More than 10,000 pounds of food have been harvested on the farm since planting began, with more than 3,200 pounds donated to food bank programs. The farm provides volunteer opportunities for school groups and adults, who get exercise as they assist with plantings and learn gardening skills.
The hospital collaborated with the Eisenhower Center, which provides outpatient services and residential programs for those recovering from traumatic brain injury, to open the first handicapped- accessible clinical hoop house in the nation in May. Eisenhower Center and St. Joseph rehabilitation patients, who are often recovering from stroke or injury, work at raised vegetable beds and at rotating planter boxes which feature a Ferris wheel-like design that allows a person seated in a wheelchair to bring plants within easy reach.
Christine Myran, the Eisenhower Center's vice president of programs, said "agritherapy" helps shorten length of hospital stays and fights depression in rehab patients. "No matter how much you're injured, there is always something you can contribute on a farm," she said.
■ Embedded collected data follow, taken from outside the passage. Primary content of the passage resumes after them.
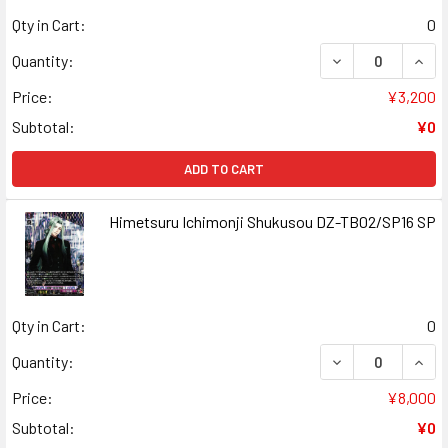
Qty in Cart:
0
DECREASE QUAN
INCR
Quantity:
Price:
¥3,200
Subtotal:
¥0
ADD TO CART
Himetsuru Ichimonji Shukusou DZ-TB02/SP16 SP
Qty in Cart:
0
DECREASE QUAN
INCR
Quantity:
Price:
¥8,000
Subtotal:
¥0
Hospital officials said they've heard anecdotally from employees who say they are eating more nutritiously than they used to. It's not uncommon to hear conversations in the hospital halls about the latest happenings, and plantings, at the farm.
The farm and farmers' market make the health care campus inviting to community members. McDowell said, "We have regular customers who don't have family members in the hospital, but they just come in to our farmers' market because they love that the greens are not treated with pesticides and that they're freshly picked that morning before market, and they just taste so great."
Casalou said the farm has changed the mood and culture at the hospital: "Whether people realize it or not, when you eat healthier and are active, you feel better and you're happier." He added, "The light on this campus is much brighter, I think."